Maybe we should let the Chancellor off when we say he created a pre-election budget. It appears the title for that role goes to the man who claimed he had done away with 'boom and bust'. Yes it appears that Darling's predecessor the Prime Minister put a stop to some of the tax increases that he had intended to eat into the deficit before the general election.
There is also speculation that Brown is in denial about the depth of cuts that will be needed to claw back the borrowing that the Government has undertaken to keep the ship afloat. This is why although health, policing and education budgets will rise as announce, spending across Whitehall will actually in the words of the Chancellor remain flat. There is no cut in Government spending in actual terms, just that some departments will feel the pinch.
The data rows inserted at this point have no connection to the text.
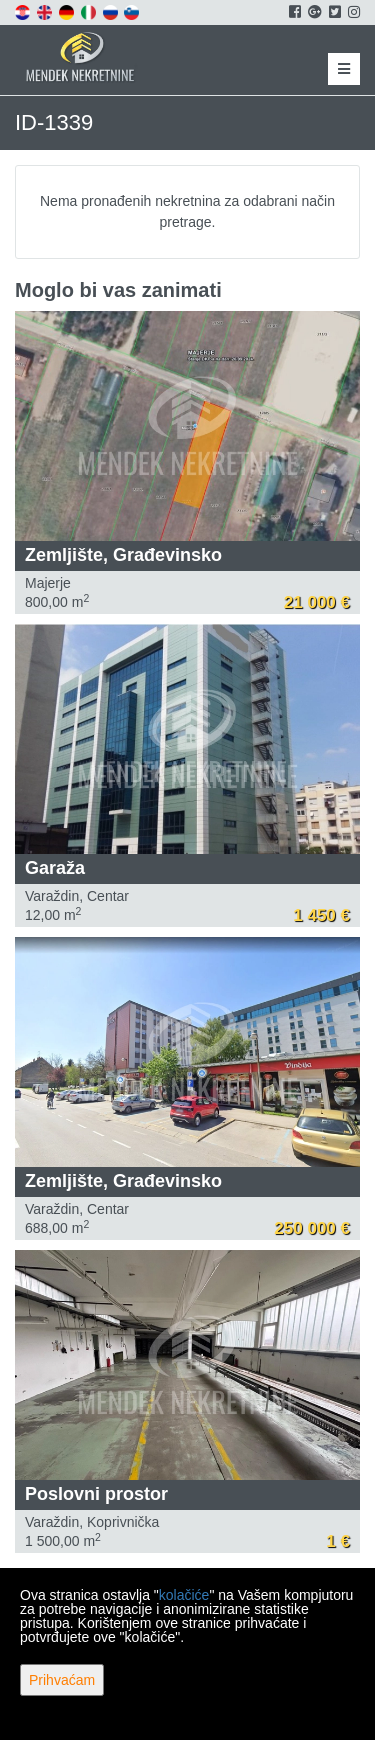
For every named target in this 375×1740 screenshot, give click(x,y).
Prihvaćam (62, 1680)
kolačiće (184, 1595)
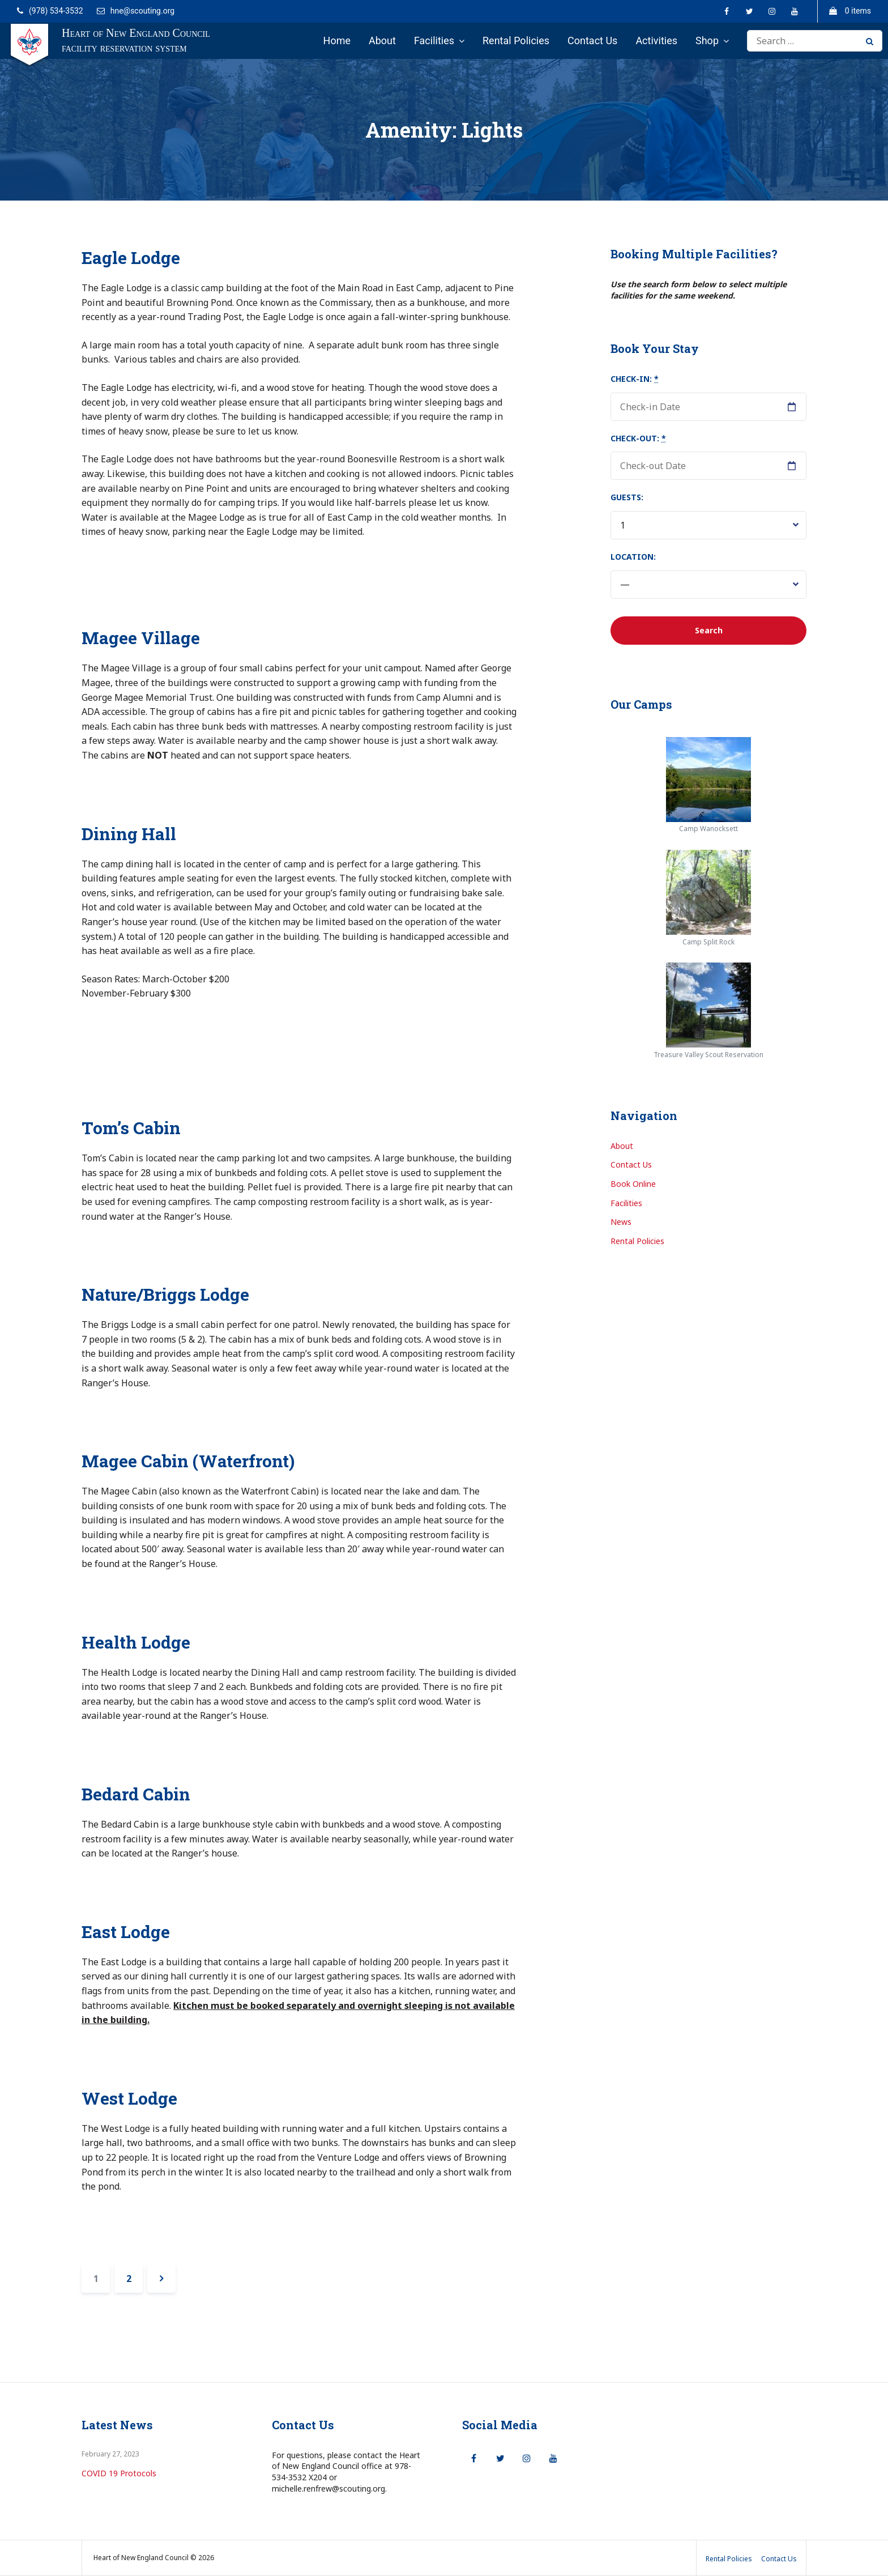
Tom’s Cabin (131, 1128)
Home (337, 40)
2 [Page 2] (134, 2274)
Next (161, 2278)
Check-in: (634, 378)
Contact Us (592, 40)
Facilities (434, 40)
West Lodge (129, 2098)
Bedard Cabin (136, 1794)
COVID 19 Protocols (119, 2473)
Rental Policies (516, 40)
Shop (707, 40)
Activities (656, 40)
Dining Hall (129, 834)
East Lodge (126, 1932)
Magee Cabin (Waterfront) (188, 1461)
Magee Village (141, 638)
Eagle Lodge (131, 257)
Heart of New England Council (136, 33)
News (620, 1221)
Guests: (626, 497)
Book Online (633, 1183)
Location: (633, 556)
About (382, 40)
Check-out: (638, 438)
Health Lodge (136, 1642)
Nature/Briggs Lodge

Mind you the decision was to go with National Insurance rises not VAT. In essence this did allow for some protection of the poorest paid, although they will suffer from the restoration of the 17.5% VAT rate. But why the avoidance of raising more through income tax? There is a little extra being raised here through freezing of the allowance for the upper band, but this is one progressive tax, that the Government have most control over. They can set the bands, and allowances as they see fit and the rates. Of course they have already removed the 10% rate to the detriment of the poorest paid.
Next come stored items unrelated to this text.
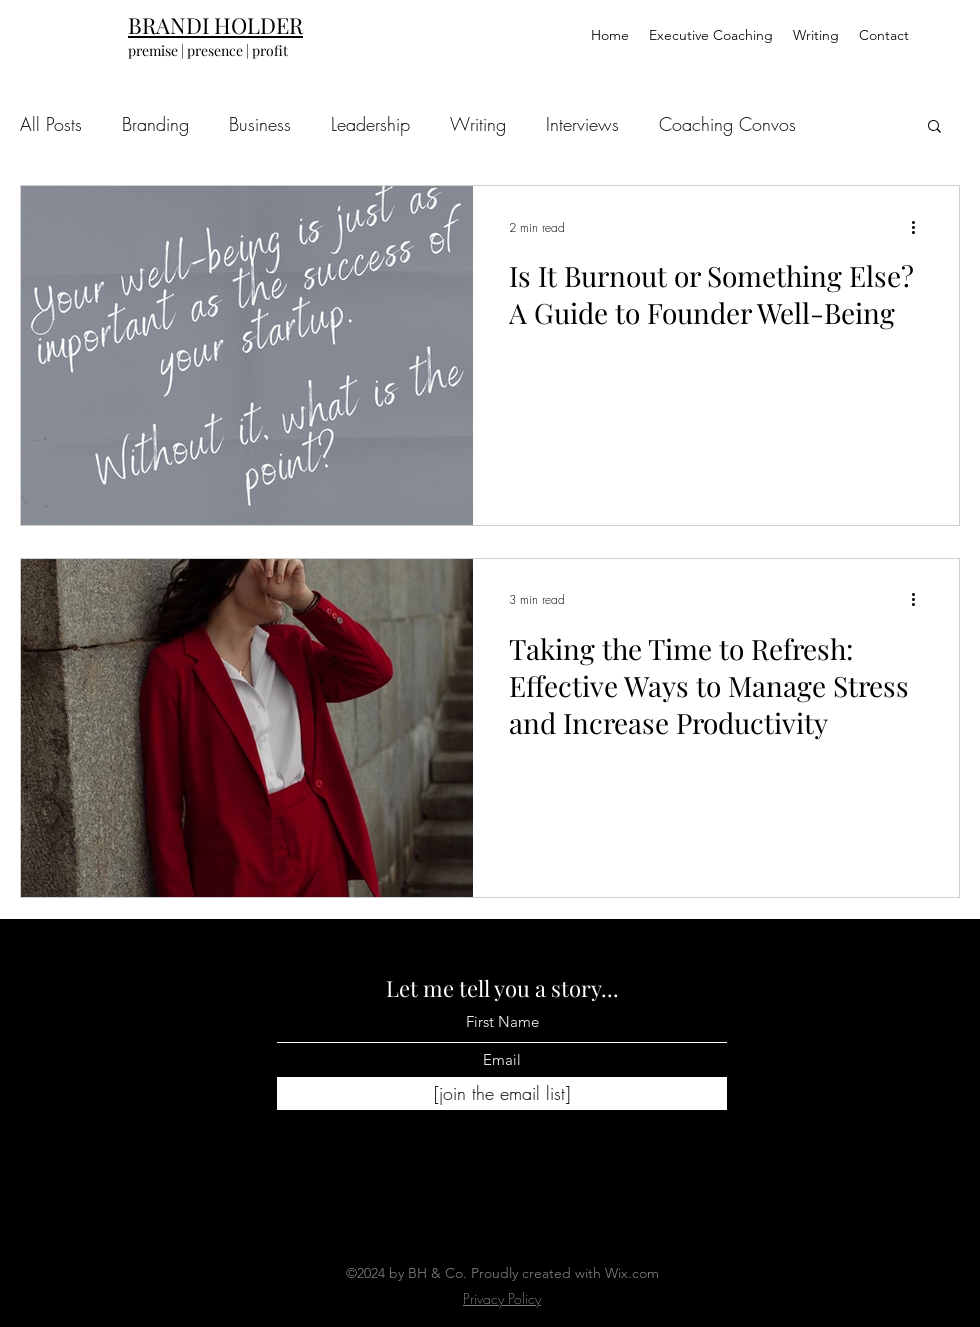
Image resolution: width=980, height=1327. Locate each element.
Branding (155, 124)
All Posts (51, 124)
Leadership (370, 124)
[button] (934, 127)
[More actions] (920, 227)
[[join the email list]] (502, 1094)
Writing (478, 124)
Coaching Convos (727, 124)
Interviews (582, 124)
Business (260, 124)
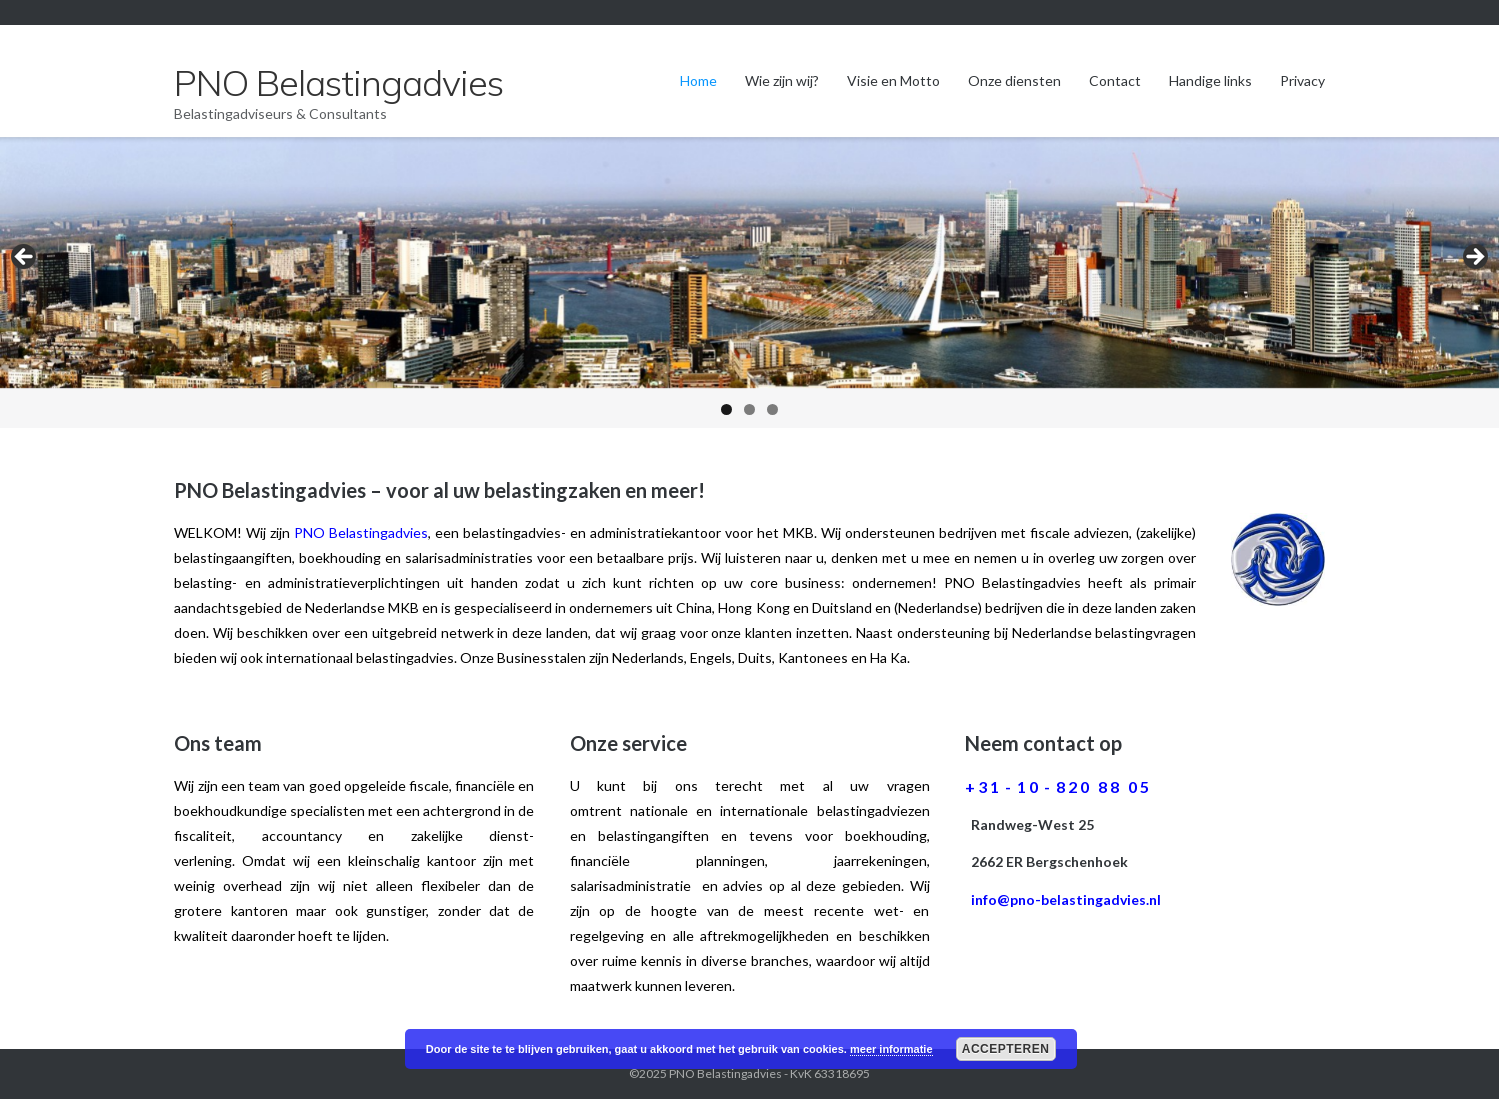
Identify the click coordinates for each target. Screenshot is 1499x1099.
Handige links (1210, 80)
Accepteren (1006, 1049)
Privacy (1302, 80)
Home (698, 80)
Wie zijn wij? (782, 80)
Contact (1115, 80)
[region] (749, 282)
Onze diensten (1014, 80)
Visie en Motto (893, 80)
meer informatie (891, 1049)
But to do so would have been to affect the headline tax that everyone knows about. Labour have continued to tinker around with the other less high profile tax questions VAT and NI they have managed to make people pay a 32% (12% NI 20% IT) tax rate on their taxable income and that is before they get to spend it. The tax burden is still going up on the poorest paid despite efforts to protect within NI because of the regressive nature of VAT.